-- Data records follows --
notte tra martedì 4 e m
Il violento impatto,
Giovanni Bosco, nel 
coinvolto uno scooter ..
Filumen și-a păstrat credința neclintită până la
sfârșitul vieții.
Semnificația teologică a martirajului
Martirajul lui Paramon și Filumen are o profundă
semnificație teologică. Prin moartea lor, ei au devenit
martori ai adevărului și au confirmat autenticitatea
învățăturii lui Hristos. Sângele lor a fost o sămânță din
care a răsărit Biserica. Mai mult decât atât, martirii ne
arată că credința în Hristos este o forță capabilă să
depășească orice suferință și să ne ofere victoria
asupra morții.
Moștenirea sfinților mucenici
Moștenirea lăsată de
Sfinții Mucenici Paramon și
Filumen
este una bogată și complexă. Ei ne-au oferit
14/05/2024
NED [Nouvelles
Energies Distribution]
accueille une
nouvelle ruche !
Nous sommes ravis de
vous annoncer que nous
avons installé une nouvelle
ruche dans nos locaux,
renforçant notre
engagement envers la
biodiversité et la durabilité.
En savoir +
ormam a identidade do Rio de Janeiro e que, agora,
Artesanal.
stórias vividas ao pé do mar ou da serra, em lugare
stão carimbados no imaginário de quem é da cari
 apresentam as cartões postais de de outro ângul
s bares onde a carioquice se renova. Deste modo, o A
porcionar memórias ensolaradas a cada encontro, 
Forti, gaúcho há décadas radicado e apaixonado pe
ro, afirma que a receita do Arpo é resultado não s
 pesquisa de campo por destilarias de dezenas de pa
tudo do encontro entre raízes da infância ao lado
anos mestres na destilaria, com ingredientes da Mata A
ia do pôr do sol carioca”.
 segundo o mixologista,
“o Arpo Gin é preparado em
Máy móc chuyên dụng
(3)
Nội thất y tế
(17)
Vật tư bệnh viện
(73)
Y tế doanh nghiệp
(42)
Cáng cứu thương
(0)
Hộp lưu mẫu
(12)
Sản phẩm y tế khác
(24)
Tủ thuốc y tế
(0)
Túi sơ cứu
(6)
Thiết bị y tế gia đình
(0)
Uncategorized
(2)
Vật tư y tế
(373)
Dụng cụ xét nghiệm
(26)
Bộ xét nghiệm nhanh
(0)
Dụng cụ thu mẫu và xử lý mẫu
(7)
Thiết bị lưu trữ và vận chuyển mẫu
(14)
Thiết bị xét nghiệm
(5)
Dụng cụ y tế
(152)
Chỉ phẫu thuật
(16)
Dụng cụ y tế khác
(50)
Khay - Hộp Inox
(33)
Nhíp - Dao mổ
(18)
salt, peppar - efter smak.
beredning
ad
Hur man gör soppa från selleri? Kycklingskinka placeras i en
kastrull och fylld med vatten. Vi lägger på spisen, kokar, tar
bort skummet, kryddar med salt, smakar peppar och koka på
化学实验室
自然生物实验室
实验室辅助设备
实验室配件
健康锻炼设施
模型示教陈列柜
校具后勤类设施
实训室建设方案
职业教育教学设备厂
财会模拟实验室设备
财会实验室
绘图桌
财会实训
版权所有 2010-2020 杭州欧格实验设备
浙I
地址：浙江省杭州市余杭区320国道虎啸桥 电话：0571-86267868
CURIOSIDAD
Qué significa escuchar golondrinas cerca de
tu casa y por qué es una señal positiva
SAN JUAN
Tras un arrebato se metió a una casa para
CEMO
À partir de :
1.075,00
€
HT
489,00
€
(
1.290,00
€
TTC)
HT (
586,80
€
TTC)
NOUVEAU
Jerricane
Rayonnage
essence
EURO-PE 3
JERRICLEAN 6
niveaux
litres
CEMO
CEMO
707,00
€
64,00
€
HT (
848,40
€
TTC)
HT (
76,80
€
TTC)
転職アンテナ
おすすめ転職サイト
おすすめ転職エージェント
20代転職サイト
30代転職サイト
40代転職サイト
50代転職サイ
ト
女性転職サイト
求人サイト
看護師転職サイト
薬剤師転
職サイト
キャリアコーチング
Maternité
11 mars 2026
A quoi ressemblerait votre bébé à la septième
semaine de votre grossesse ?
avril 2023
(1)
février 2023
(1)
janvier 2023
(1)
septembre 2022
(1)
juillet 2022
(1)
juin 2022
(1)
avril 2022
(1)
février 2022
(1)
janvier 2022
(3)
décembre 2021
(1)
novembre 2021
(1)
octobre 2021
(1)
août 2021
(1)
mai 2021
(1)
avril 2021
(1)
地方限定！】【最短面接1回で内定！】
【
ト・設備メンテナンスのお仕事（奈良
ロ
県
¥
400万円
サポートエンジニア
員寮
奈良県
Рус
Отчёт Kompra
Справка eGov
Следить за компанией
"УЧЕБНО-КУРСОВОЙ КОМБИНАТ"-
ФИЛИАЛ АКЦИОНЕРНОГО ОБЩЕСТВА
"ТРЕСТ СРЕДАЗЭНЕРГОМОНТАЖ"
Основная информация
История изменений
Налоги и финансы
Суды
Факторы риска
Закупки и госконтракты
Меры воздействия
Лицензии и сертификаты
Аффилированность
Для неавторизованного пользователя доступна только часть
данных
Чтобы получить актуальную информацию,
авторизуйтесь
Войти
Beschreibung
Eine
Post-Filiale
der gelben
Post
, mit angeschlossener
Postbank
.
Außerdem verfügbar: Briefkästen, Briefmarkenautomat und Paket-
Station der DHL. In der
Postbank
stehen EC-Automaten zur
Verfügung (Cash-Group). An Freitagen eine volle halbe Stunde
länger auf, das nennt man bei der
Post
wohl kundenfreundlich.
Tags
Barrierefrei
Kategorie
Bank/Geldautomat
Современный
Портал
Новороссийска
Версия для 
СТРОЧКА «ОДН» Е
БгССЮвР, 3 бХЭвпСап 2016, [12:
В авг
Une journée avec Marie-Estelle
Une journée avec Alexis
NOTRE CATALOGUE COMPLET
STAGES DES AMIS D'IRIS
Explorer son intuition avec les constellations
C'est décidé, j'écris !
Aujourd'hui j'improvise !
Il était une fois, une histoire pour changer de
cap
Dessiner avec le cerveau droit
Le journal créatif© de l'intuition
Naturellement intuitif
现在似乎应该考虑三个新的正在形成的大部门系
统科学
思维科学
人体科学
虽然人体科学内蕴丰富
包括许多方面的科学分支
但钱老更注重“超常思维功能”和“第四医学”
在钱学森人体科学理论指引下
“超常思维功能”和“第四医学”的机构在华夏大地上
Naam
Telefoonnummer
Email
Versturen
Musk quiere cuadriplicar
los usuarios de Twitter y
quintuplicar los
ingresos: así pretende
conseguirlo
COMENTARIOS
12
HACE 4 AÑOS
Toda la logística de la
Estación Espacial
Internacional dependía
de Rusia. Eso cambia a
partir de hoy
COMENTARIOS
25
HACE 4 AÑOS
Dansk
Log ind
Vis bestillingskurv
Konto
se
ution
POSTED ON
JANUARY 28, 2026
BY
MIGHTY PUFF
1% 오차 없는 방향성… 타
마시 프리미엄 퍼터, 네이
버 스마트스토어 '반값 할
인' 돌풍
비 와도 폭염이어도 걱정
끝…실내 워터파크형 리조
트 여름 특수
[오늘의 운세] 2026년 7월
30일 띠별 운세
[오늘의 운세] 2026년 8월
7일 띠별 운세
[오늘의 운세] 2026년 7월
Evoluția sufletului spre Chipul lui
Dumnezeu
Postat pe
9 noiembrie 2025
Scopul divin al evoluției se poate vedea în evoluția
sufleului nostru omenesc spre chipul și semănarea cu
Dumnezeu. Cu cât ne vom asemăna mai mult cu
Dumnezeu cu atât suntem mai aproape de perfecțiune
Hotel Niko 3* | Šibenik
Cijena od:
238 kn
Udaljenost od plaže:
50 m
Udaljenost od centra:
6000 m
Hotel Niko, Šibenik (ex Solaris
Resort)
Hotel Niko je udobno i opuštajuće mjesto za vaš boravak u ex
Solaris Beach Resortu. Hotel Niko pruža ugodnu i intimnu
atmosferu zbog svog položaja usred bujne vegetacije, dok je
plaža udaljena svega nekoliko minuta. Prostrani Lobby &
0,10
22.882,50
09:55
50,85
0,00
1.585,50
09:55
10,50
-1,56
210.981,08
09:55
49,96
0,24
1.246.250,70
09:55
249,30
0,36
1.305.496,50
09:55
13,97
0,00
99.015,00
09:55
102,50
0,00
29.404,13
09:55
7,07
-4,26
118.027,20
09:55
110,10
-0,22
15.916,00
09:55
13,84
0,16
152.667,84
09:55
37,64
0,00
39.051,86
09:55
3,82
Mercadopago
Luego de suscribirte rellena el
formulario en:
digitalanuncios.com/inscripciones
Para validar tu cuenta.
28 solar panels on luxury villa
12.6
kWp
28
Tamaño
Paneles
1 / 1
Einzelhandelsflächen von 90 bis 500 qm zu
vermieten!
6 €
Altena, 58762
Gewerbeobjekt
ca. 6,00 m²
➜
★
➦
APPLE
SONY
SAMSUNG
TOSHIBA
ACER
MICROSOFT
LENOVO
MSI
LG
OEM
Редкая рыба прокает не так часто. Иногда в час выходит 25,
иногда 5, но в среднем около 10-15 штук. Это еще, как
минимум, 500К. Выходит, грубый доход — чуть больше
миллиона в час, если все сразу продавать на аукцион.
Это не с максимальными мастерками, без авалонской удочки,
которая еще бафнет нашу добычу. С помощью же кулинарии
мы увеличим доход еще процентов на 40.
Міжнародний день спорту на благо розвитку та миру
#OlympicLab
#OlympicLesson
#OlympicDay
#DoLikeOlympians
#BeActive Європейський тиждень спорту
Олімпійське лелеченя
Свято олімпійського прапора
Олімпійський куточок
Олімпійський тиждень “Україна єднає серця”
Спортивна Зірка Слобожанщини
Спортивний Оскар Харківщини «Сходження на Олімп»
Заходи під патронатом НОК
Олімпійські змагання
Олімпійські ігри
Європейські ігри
-- Data records concluded --
### Problem to work on
Wherever the string "credința" appears in the records, copy the whole line.

### Written answer
Filumen și-a păstrat credința neclintită până la
arată că credința în Hristos este o forță capabilă să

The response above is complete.